A solar wind interval by Solar Orbiter on 2020 June 14. (a) B. (b) ne, SC. (c) PVI values for τ = 1 s (blue), 10 s (red), and 60 s (gold). (d) and (e) J in SRF and field-aligned coordinates, respectively. The blue-shaded regions indicate times when ion-acoustic wave snapshots are observed by TDS.

We find that most of ion-acoustic wave snapshots occur within this region of strong currents. We identify 19 ion-acoustic wave snapshots over the entire interval, with 11 of the snapshots being found in the region of strong currents. The remaining snapshots were observed when J was substantially smaller and spread out over the entire interval. In some cases, these waves are observed around smaller enhancements in J, while at other times ion-acoustic waves were observed when J was negligible.

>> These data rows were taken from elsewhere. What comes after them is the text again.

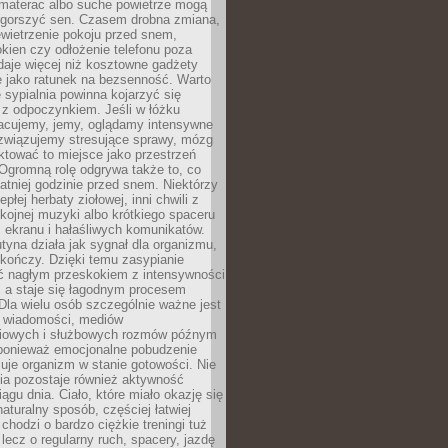
materac albo suche powietrze mogą
gorszyć sen. Czasem drobna zmiana,
ewietrzenie pokoju przed snem,
okien czy odłożenie telefonu poza
 daje więcej niż kosztowne gadżety
 jako ratunek na bezsenność. Warto
 sypialnia powinna kojarzyć się
 z odpoczynkiem. Jeśli w łóżku
racujemy, jemy, oglądamy intensywne
ozwiązujemy stresujące sprawy, mózg
aktować to miejsce jako przestrzeń
Ogromną rolę odgrywa także to, co
atniej godzinie przed snem. Niektórzy
epłej herbaty ziołowej, inni chwili z
kojnej muzyki albo krótkiego spaceru
 ekranu i hałaśliwych komunikatów.
tyna działa jak sygnał dla organizmu,
 kończy. Dzięki temu zasypianie
yć nagłym przeskokiem z intensywności
, a staje się łagodnym procesem
Dla wielu osób szczególnie ważne jest
e wiadomości, mediów
iowych i służbowych rozmów późnym
ponieważ emocjonalne pobudzenie
uje organizm w stanie gotowości. Nie
ia pozostaje również aktywność
iągu dnia. Ciało, które miało okazję się
turalny sposób, częściej łatwiej
 chodzi o bardzo ciężkie treningi tuż
lecz o regularny ruch, spacery, jazdę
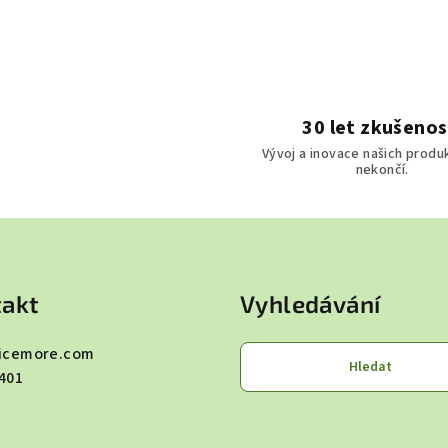
a
c
í
p
r
30 let zkušenos
v
Vývoj a inovace našich produ
k
nekončí.
y
v
ý
p
akt
Vyhledávání
i
s
icemore.com
u
Hledat
401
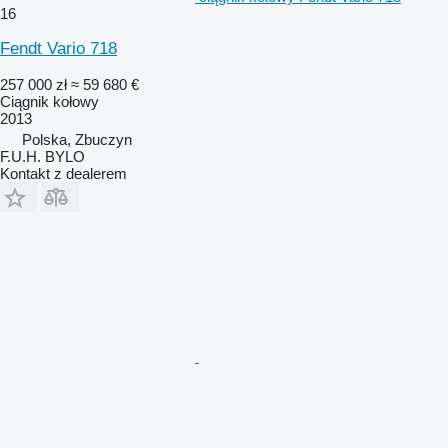
16
Fendt Vario 718
257 000 zł
≈ 59 680 €
Ciągnik kołowy
2013
Polska, Zbuczyn
F.U.H. BYLO
Kontakt z dealerem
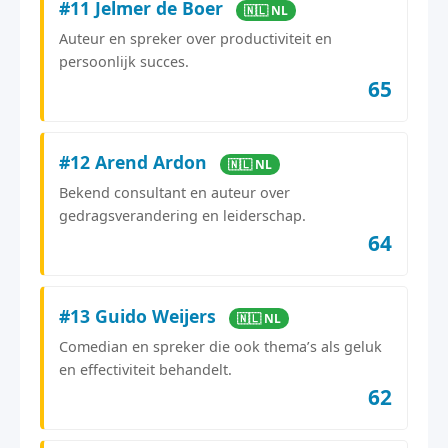
#11 Jelmer de Boer
🇳🇱 NL
Auteur en spreker over productiviteit en
persoonlijk succes.
65
#12 Arend Ardon
🇳🇱 NL
Bekend consultant en auteur over
gedragsverandering en leiderschap.
64
#13 Guido Weijers
🇳🇱 NL
Comedian en spreker die ook thema’s als geluk
en effectiviteit behandelt.
62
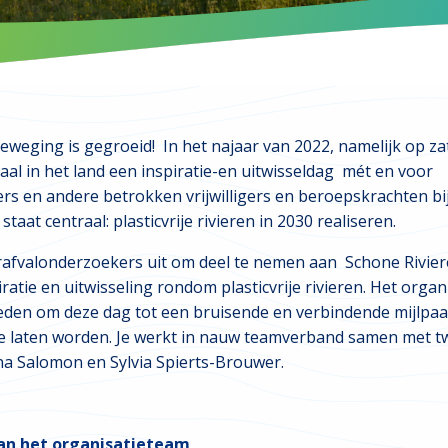
eweging is gegroeid! In het najaar van 2022, namelijk op 
aal in het land een
inspiratie-en uitwisseldag mét en voor
rs en andere betrokken vrijwilligers en beroepskrachten bij
taat centraal: plasticvrije rivieren in 2030 realiseren.
erafvalonderzoekers uit om deel te nemen aan Schone Riviere
iratie en uitwisseling rondom plasticvrije rivieren. Het orga
mleden om deze dag tot een bruisende en verbindende mijlpa
e laten worden. Je werkt in nauw teamverband samen met t
na Salomon en Sylvia Spierts-Brouwer.
 van het organisatieteam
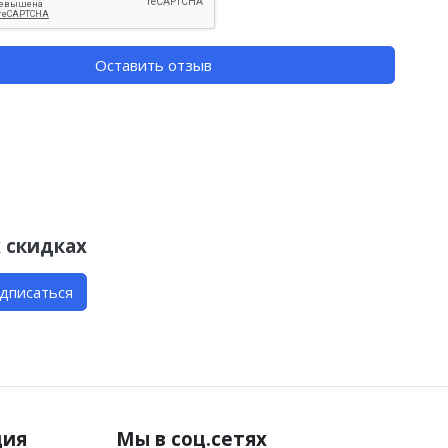
Оставить отзыв
 скидках
дписаться
ция
Мы в соц.сетях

From Figs. 9 and 10, we see that in some instances, there is a strong correlation of ion-acoustic waves and enhanced currents, which might suggest that large J is crucial to the generation of ion-acoustic waves. At other times we see that the detection of waves occurs in regions of strong solar wind turbulence but the ion-acoustic waves are not strongly correlated with specific current structures. Finally, we sometimes see ion-acoustic waves in quiet regions of the solar wind, which do not appear to be associated with any currents. We now consider a more statistics-based investigation of the relation between ion-acoustic wave observations and solar wind current structures.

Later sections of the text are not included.